§ **Problem requirements**: Whenever the word "ایران" shows up in a line of the data, copy that line.

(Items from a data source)
────────────────────────────────────────

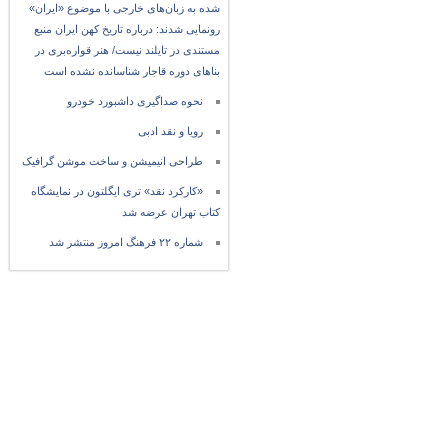
شده به زبان‌های خارجی با موضوع «ایران»
رونمایی شدند: درباره تاریخ کهن ایران منبع
مستندی در تایلند نیست/ هنر قواره‌بری در
بناهای دوره قاجار شناسانده نشده است
نحوه صداگیری داشبورد خودرو
رویا و نقد ادبی
طراحی انیمیشن و ساخت موشن گرافیک
«کارکرد نقد» تری ایگلتون در نمایشگاه
کتاب تهران عرضه شد
شماره ۲۲ فرهنگ امروز منتشر شد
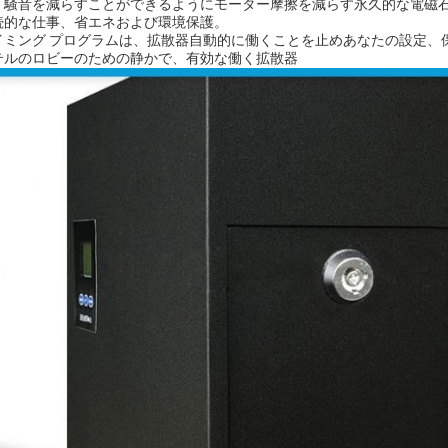
く騒音を減らすことができるようにモーター摩擦を減らす永久的な電磁石
続的な仕事、省エネおよび環境保護。
イミング プログラムは、拡散器自動的に働くことを止めあなたの設定、
テルのロビーのための静かで、有効な働く拡散器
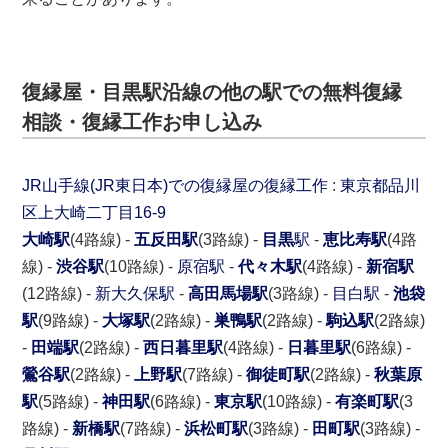
復縁屋・目黒駅沿線の他の駅での無料復縁
相談・復縁工作お申し込み
JR山手線(JR東日本)での復縁屋の復縁工作
:
東京都
品川
区
上大崎二丁目16-9
大崎駅
(4路線) -
五反田駅
(3路線) -
目黒
駅
-
恵比寿駅
(4路
線) -
渋谷駅
(10路線) -
原宿駅
-
代々木駅
(4路線) -
新宿駅
(12路線) -
新大久保駅
-
高田馬場駅
(3路線) -
目白駅
-
池袋
駅
(9路線) -
大塚駅
(2路線) -
巣鴨駅
(2路線) -
駒込駅
(2路線)
-
田端駅
(2路線) -
西日暮里駅
(4路線) -
日暮里駅
(6路線) -
鶯谷駅
(2路線) -
上野駅
(7路線) -
御徒町駅
(2路線) -
秋葉原
駅
(5路線) -
神田駅
(6路線) -
東京駅
(10路線) -
有楽町駅
(3
路線) -
新橋駅
(7路線) -
浜松町駅
(3路線) -
田町駅
(3路線) -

────────────────────────────────────────

§ **Your response**:
شده به زبان‌های خارجی با موضوع «ایران»
رونمایی شدند: درباره تاریخ کهن ایران منبع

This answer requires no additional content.